Your objective:
Below are the lines to check; count those holding the string "such" and give only the number.

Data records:
BEGIN

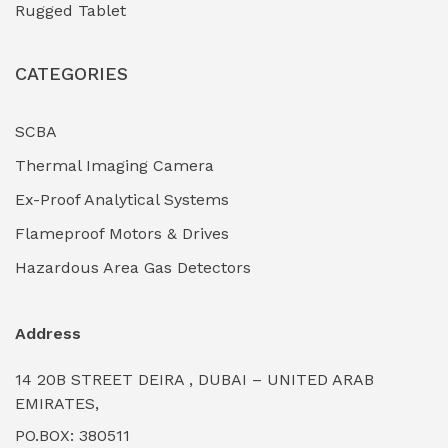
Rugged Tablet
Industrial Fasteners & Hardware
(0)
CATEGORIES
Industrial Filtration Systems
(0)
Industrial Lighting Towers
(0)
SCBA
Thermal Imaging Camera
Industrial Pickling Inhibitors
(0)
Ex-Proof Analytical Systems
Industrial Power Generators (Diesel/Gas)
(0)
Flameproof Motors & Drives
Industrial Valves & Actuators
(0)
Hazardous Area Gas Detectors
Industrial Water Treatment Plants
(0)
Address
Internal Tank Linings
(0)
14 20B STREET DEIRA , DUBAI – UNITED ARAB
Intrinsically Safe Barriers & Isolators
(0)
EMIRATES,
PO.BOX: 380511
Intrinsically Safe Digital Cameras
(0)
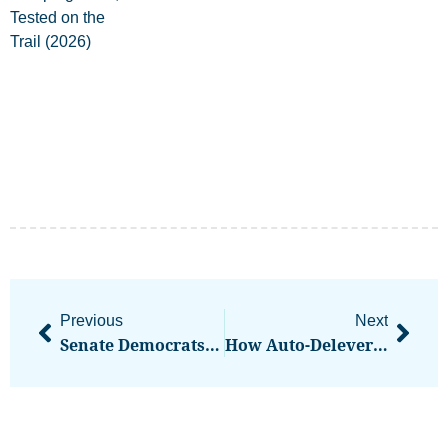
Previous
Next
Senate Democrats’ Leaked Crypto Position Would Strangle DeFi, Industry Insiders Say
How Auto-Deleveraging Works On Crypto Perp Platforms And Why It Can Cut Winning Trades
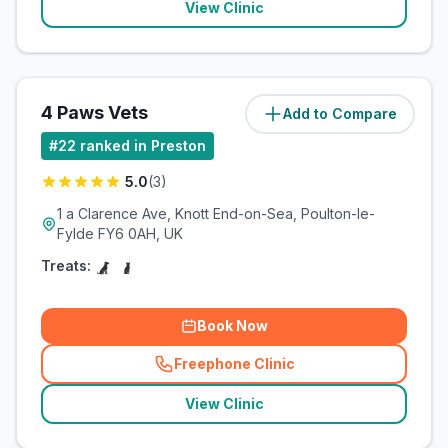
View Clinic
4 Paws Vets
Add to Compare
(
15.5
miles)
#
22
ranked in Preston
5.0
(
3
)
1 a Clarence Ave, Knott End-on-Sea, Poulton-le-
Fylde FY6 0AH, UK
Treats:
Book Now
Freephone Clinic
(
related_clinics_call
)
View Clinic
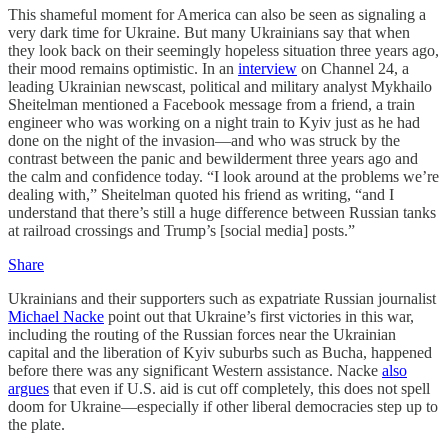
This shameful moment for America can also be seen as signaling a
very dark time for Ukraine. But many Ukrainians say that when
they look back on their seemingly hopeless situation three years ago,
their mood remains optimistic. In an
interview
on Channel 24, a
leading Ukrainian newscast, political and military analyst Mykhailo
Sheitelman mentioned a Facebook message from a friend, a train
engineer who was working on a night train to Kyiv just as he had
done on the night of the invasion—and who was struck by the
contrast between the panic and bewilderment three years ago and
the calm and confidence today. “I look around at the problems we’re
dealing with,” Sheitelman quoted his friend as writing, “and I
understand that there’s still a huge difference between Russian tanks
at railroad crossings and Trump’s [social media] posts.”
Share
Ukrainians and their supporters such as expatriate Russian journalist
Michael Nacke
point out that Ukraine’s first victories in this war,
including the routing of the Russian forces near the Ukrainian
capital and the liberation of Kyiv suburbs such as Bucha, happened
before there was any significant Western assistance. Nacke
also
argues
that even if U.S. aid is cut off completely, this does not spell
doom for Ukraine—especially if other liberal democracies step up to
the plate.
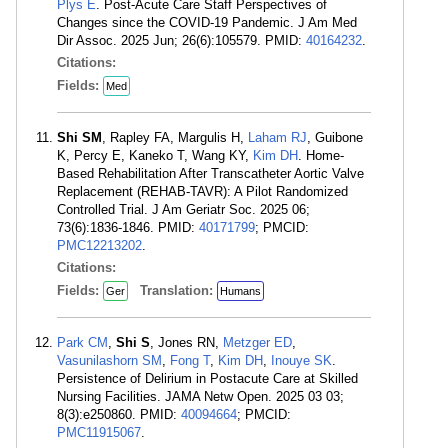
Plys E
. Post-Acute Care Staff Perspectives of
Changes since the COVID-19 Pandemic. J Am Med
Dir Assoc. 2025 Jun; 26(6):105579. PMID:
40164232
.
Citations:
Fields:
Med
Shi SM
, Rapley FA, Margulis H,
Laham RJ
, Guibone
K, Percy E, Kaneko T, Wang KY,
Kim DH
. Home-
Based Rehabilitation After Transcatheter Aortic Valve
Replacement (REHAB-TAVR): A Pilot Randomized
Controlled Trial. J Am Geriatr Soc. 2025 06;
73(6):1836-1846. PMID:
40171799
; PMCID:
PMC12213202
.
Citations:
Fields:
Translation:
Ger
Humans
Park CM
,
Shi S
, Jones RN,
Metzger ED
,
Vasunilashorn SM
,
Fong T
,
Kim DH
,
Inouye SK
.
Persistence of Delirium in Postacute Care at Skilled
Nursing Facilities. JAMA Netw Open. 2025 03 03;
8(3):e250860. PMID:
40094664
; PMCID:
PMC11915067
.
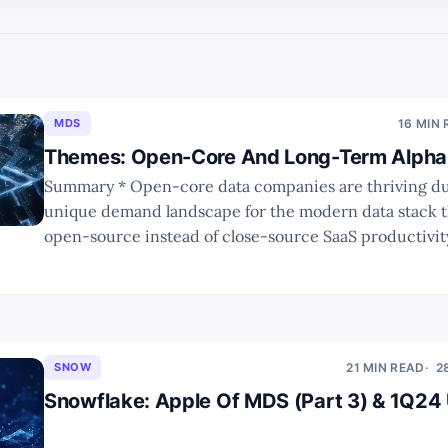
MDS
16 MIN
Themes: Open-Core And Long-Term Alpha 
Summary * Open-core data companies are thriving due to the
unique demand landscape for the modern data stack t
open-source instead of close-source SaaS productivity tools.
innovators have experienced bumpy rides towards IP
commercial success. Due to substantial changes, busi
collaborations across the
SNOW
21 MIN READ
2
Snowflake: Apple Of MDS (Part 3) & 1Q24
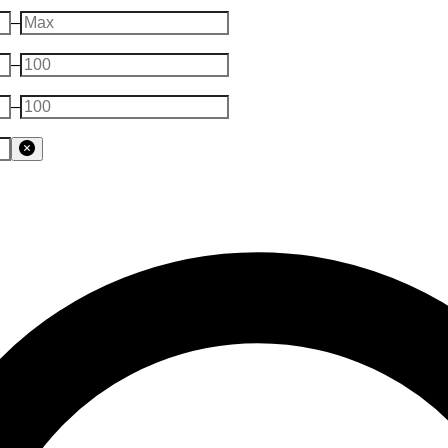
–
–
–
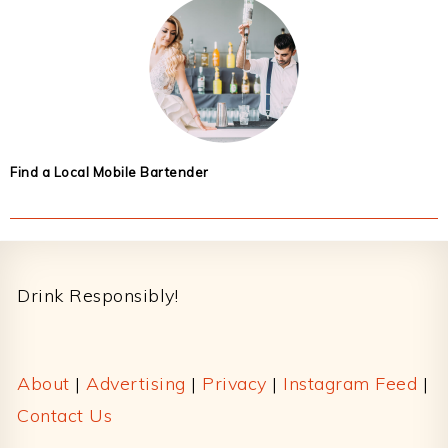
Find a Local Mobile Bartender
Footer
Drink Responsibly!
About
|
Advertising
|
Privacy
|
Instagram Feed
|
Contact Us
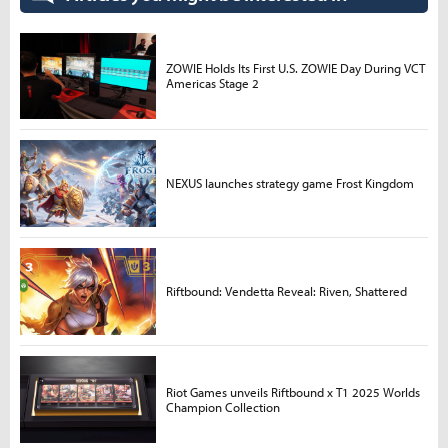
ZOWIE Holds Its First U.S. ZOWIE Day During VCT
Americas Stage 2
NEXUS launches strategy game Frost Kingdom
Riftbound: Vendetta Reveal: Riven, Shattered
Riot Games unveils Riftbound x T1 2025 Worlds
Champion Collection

END

Solution:
2